The tragic irony of this story lies in another event that took place in New York just 3 years prior. In 1908, thousands of women descended to the streets to march for better labor laws and conditions. In fact, they weren’t alone. Hit the fast forward button on that march and we find an interesting concept introduced at the International Women’s Conference of 1910 in Copenhagen. Soon, all industrialized countries would hop onto the US fair labor for women bandwagon. This included the Soviets who adopted this movement as a national holiday in 1917. But, due to the Soviet Union’s ties to socialism, the US opted to bow out of any formal association with the Copenhagen initiative and elected to pursue their own version of labor reform for women. After all, the US suffragette movement was reaching a fever pitch around this time. Yet, it would take America another 58 years to officially recognize a single day dedicated to what we focus on in this column today, “to recognize the fact that securing peace and social progress and the full enjoyment of human rights and fundamental freedoms requires the active participation, equality, and development of women; and to acknowledge the contribution of women to the strengthening of international peace and security.” This wasn’t enough, in the opinion of the National Women’s History Alliance, an organization frustrated with the complete absence of this information in the public-school history curriculum. Their solution was the creation of Women’s History week during March of 1978. By 1979, after a speech by a NWHA member, Sarah Lawrence College would back the initiative and female leaders began to seek judicial support. A presidential proclamation by Jimmy Carter in 1980 would recognize the week of March 8th as National Women’s History Week, while a grass roots public school campaign would unofficially dub March as an entire month dedicated to the cause, with an official nod by Congress one year later.

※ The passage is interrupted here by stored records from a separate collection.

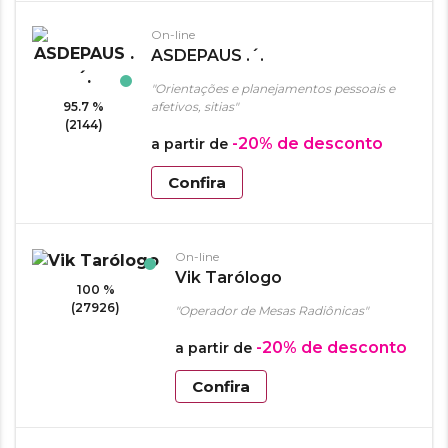
On-line
ASDEPAUS .´.
"Orientações e planejamentos pessoais e
95.7 %
afetivos, sitias"
(2144)
-20%
de desconto
a partir de
Confira
On-line
Vik Tarólogo
100 %
(27926)
"Operador de Mesas Radiônicas"
-20%
de desconto
a partir de
Confira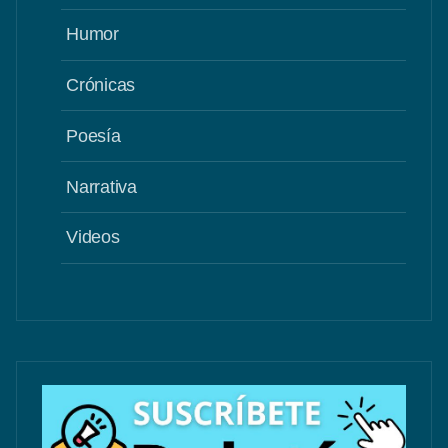
Humor
Crónicas
Poesía
Narrativa
Videos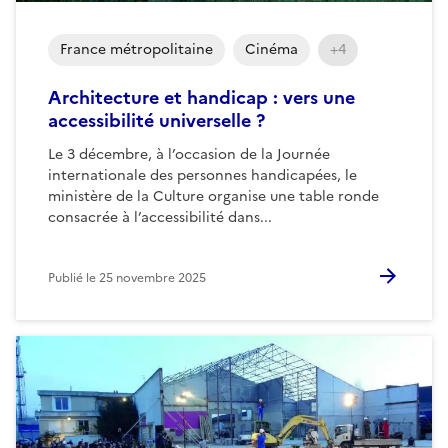
France métropolitaine
Cinéma
+4
Architecture et handicap : vers une
accessibilité universelle ?
Le 3 décembre, à l’occasion de la Journée
internationale des personnes handicapées, le
ministère de la Culture organise une table ronde
consacrée à l’accessibilité dans...
Publié le
25 novembre 2025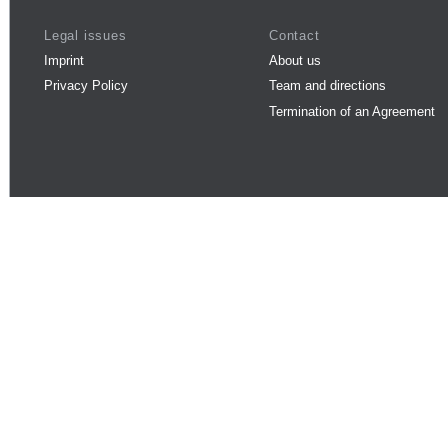
Legal issues
Contact
Imprint
About us
Privacy Policy
Team and directions
Termination of an Agreement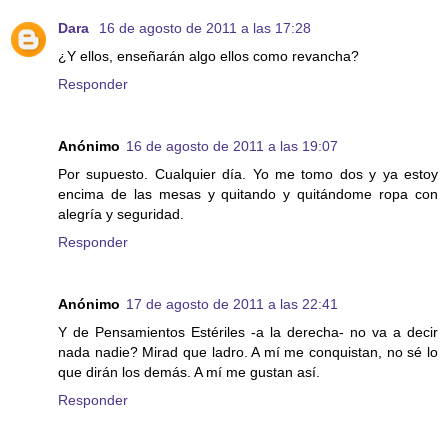
Dara
16 de agosto de 2011 a las 17:28
¿Y ellos, enseñarán algo ellos como revancha?
Responder
Anónimo
16 de agosto de 2011 a las 19:07
Por supuesto. Cualquier día. Yo me tomo dos y ya estoy
encima de las mesas y quitando y quitándome ropa con
alegría y seguridad.
Responder
Anónimo
17 de agosto de 2011 a las 22:41
Y de Pensamientos Estériles -a la derecha- no va a decir
nada nadie? Mirad que ladro. A mí me conquistan, no sé lo
que dirán los demás. A mí me gustan así.
Responder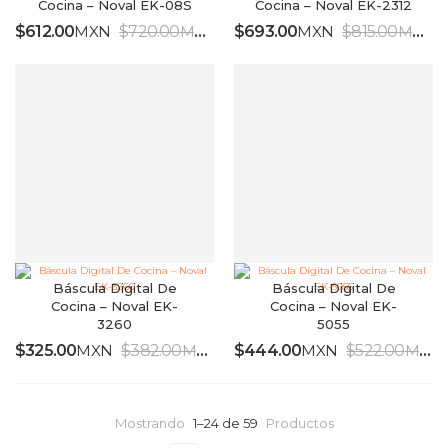
Cocina – Noval EK-08S
Cocina – Noval EK-2312
$
612.00
MXN
$
720.00
MXN
$
693.00
MXN
$
815.00
MXN
IVA INCLUIDO
I
Báscula Digital De
Báscula Digital De
Cocina – Noval EK-
Cocina – Noval EK-
3260
5055
$
325.00
MXN
$
382.00
MXN
$
444.00
MXN
$
522.00
MXN
IVA INCLUIDO
Mostrando
1–24 de 59
Productos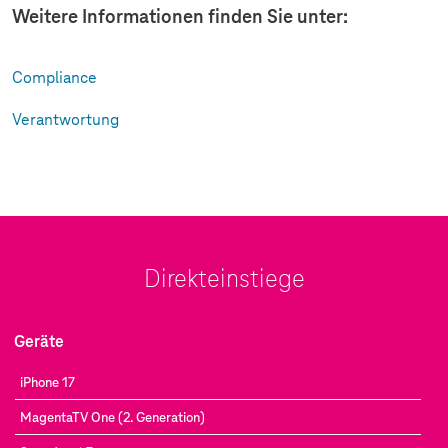
Weitere Informationen finden Sie unter:
Compliance
Verantwortung
Direkteinstiege
Geräte
iPhone 17
MagentaTV One (2. Generation)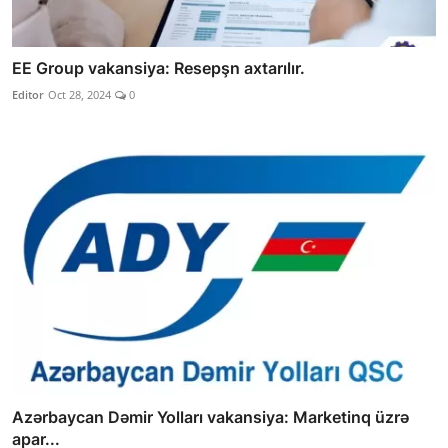
EE Group vakansiya: Resepşn axtarılır.
Editor
Oct 28, 2024
0
Azərbaycan Dəmir Yolları vakansiya: Marketinq üzrə
apar...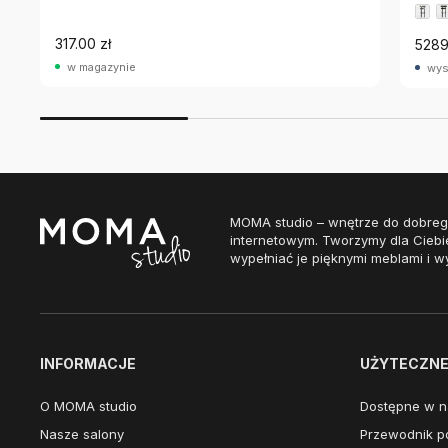
317.00 zł
5289
w magazynie
wys
MOMA studio – wnętrze do dobreg
internetowym. Tworzymy dla Ciebi
wypełniać je pięknymi meblami i w
INFORMACJE
UŻYTECZNE 
O MOMA studio
Dostępne w n
Nasze salony
Przewodnik po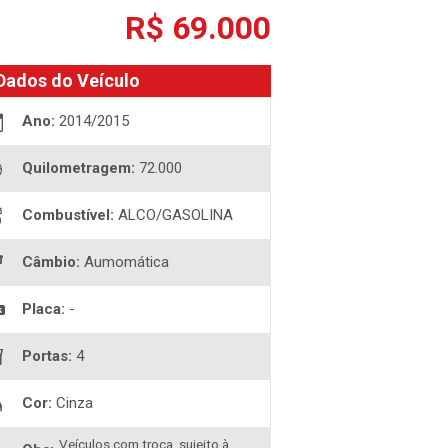
R$ 69.000
Dados do Veículo
Ano:
2014/2015
Quilometragem:
72.000
Combustível:
ALCO/GASOLINA
Câmbio:
Aumomática
Placa:
-
Portas:
4
Cor:
Cinza
Veículos com troca, sujeito à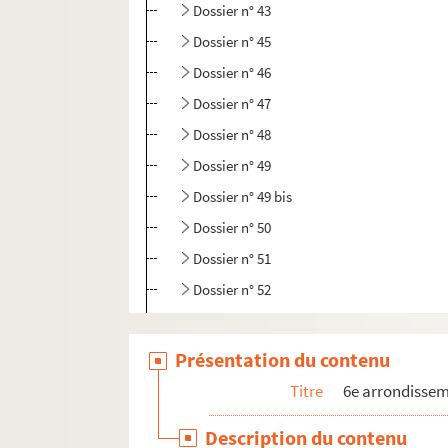
Dossier n° 43
Dossier n° 45
Dossier n° 46
Dossier n° 47
Dossier n° 48
Dossier n° 49
Dossier n° 49 bis
Dossier n° 50
Dossier n° 51
Dossier n° 52
Dossier n° 53
Dossier n° 54 bis
Présentation du contenu
Dossier n° 55
Titre
6e arrondisse
Dossier n° 56
Description du contenu
Dossier n° 57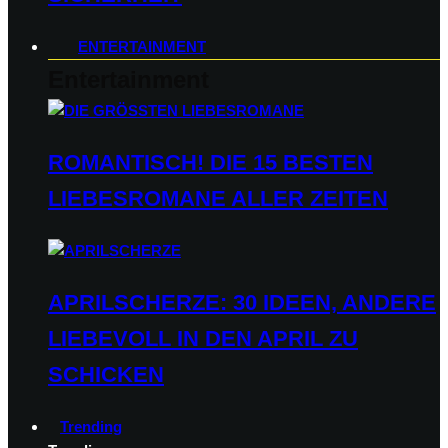
ENTERTAINMENT
Entertainment
ROMANTISCH! DIE 15 BESTEN
LIEBESROMANE ALLER ZEITEN
APRILSCHERZE: 30 IDEEN, ANDERE
LIEBEVOLL IN DEN APRIL ZU
SCHICKEN
Trending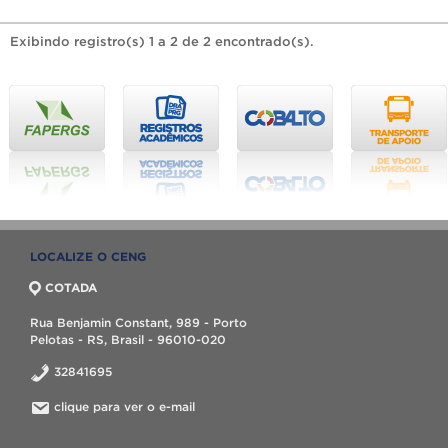
Exibindo registro(s) 1 a 2 de 2 encontrado(s).
LOCALIZE O CENG
COTADA
Rua Benjamin Constant, 989 - Porto
Pelotas - RS, Brasil - 96010-020
32841695
clique para ver o e-mail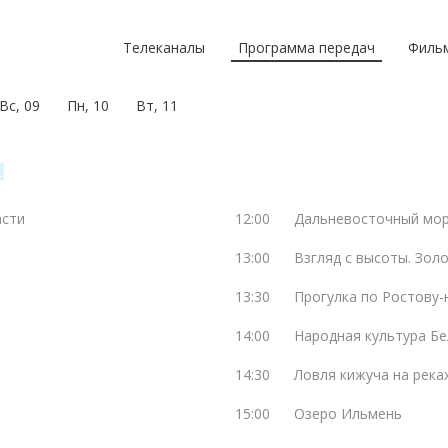
Телеканалы
Программа передач
Филь
Вс, 09
Пн, 10
Вт, 11
асти
12:00
Дальневосточный мор
13:00
Взгляд с высоты. Зол
13:30
Прогулка по Ростову-
14:00
Народная культура Бе
14:30
Ловля кижуча на река
15:00
Озеро Ильмень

While we often think of suffragette icons like Susan B. Anthony or Mary “Mother” Jones (Irish born American schoolteacher and dressmaker who became a major union organizer and activist), civil rights activists like Shirley Chisholm or Ella Baker, celebrated whistleblowers like Karen Silkwood or Crystal Sutton (Union organizer the movie Norma Rae was based on), or modern-day women icons like Stacey Abrams or Malala Yousafzai, one thing remains clear. We alone are our own best advocate. We have a voice. We have a story. As women, we keep these principles close to our heart, because on an awful Saturday in 1911, the day young Rosaria Maltese and 145 of her coworkers perished, reporter William Shepard said these chilling words. “I learned a new sound that day, a sound more horrible than description can picture – the thud of a speeding living body on a stone sidewalk.” Today’s sources include Kathy Durkin’s article in Workers World (A Rich Tradition), Charles Kerr’s “The Autobiography of Mother Jones,” & articles published on the Triangle Shirtwaist Factory Fire by The History Channel.